Das Tempo ist der eigentliche Trick

Der Punkt, an dem Hygiene unterwegs wirklich kippt, ist nicht die fehlende Dusche – es ist die Hektik.

Beim Camping und bei Wohnmobilreisen gilt die 3-3-3-Regel als bewährte Faustregel: höchstens rund 300 Meilen am Tag fahren, bis etwa 15 Uhr am Platz sein, mindestens drei Nächte am selben Ort bleiben.

Wer um 15 Uhr ankommt, hat Zeit für Dusche, Wäsche und Abendessen, bevor es dunkel wird. Wer bis 21 Uhr fährt, hat keine dieser Möglichkeiten – und plötzlich ist die fehlende Bordtoilette ein Problem, das vorher keines war.

Es ist übrigens dieselbe Regel, die auch die Ladefrage entschärft. Wer entspannt fährt, lädt nebenbei. Wer hetzt, wartet.

Toilette: die kurze, unromantische Antwort

Tagsüber: Nationalparks, Besucherzentren, Tankstellen, Restaurants und Rastplätze sind dicht genug gestreut, dass das im Alltag keine Frage ist.

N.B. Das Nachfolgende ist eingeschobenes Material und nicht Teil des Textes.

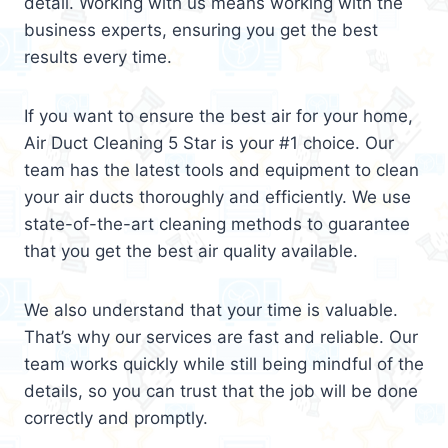
detail. Working with us means working with the
business experts, ensuring you get the best
results every time.
If you want to ensure the best air for your home,
Air Duct Cleaning 5 Star is your #1 choice. Our
team has the latest tools and equipment to clean
your air ducts thoroughly and efficiently. We use
state-of-the-art cleaning methods to guarantee
that you get the best air quality available.
We also understand that your time is valuable.
That’s why our services are fast and reliable. Our
team works quickly while still being mindful of the
details, so you can trust that the job will be done
correctly and promptly.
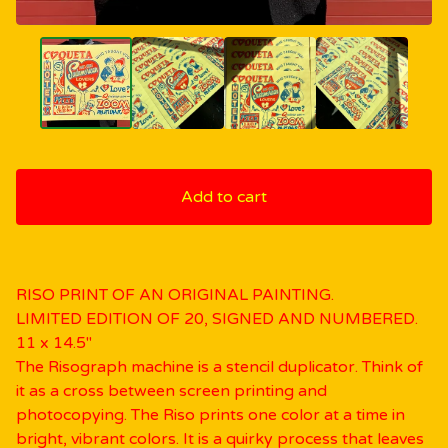
Add to cart
RISO PRINT OF AN ORIGINAL PAINTING.
LIMITED EDITION OF 20, SIGNED AND NUMBERED.
11 x 14.5"
The Risograph machine is a stencil duplicator. Think of
it as a cross between screen printing and
photocopying. The Riso prints one color at a time in
bright, vibrant colors. It is a quirky process that leaves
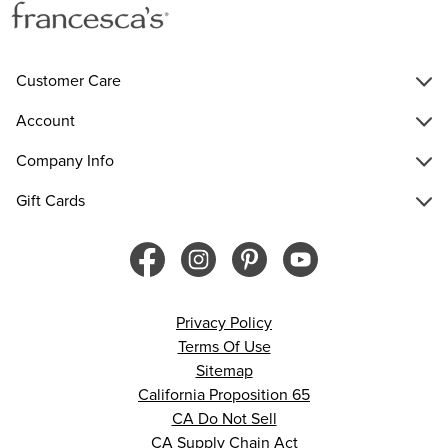
Customer Care
Account
Company Info
Gift Cards
Privacy Policy
Terms Of Use
Sitemap
California Proposition 65
CA Do Not Sell
CA Supply Chain Act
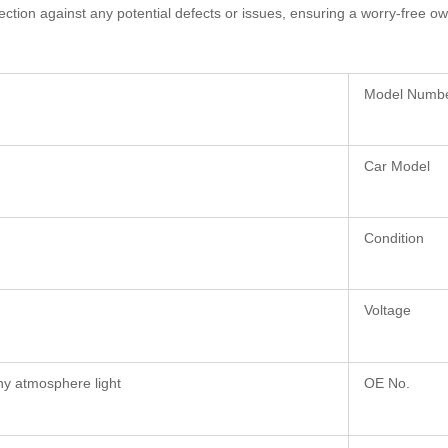
ection against any potential defects or issues, ensuring a worry-free o
Model Numb
Car Model
Condition
Voltage
ny atmosphere light
OE No.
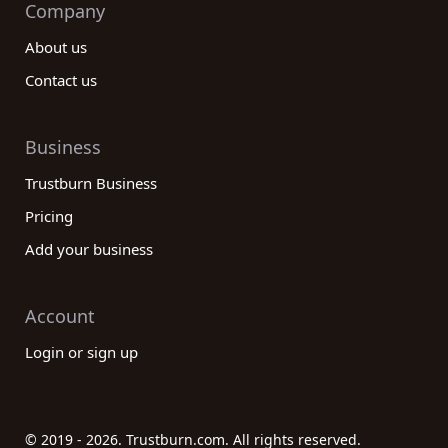
Company
About us
Contact us
Business
Trustburn Business
Pricing
Add your business
Account
Login or sign up
© 2019 - 2026. Trustburn.com. All rights reserved.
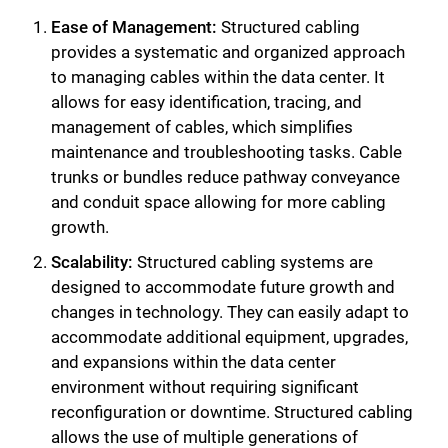
Ease of Management:
Structured cabling
provides a systematic and organized approach
to managing cables within the data center. It
allows for easy identification, tracing, and
management of cables, which simplifies
maintenance and troubleshooting tasks. Cable
trunks or bundles reduce pathway conveyance
and conduit space allowing for more cabling
growth.
Scalability:
Structured cabling systems are
designed to accommodate future growth and
changes in technology. They can easily adapt to
accommodate additional equipment, upgrades,
and expansions within the data center
environment without requiring significant
reconfiguration or downtime. Structured cabling
allows the use of multiple generations of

Nachts beim Freistehen ist Planung gefragt – und hier gilt ohne Ausnahme der Camper's Code of Ethics: Sie hinterlassen einen Platz so, wie Sie ihn vorgefunden haben, oder besser. Das ist nicht nur Anstand, sondern der Grund, warum diese Plätze überhaupt noch offen sind. Gesperrt werden sie fast immer wegen der Leute, die sich nicht daran halten.

Wer nachts nicht gern das Zelt verlässt, plant den letzten Toilettengang bewusst vor dem Schlafengehen ein. Das klingt banal, ist aber der Unterschied zwischen einer guten und einer unruhigen Nacht.

Was das ehrlich bedeutet

Diese Reiseform ist nichts für jeden. Wer Zimmerservice möchte oder mit Insekten und Tieren fremdelt, wird mit einem Dachzelt nicht glücklich – Natur kommt hier mit dazu, das ist kein Nebeneffekt, sondern der Punkt.

Wer damit umgehen kann, bekommt dafür etwas, das ein Wohnmobil nicht bieten kann: kein Abwassertank, kein Entsorgen, kein Rangieren eines Zwölf-Meter-Fahrzeugs auf einen Stellplatz. Und die Gewissheit, dass sich das Hygienethema mit ein paar Dollar Kleingeld und einer App lösen lässt.

Weniger ist beim Camping tatsächlich mehr. Mehr Zeit für die Natur, weniger Zeit für die Ausrüstung.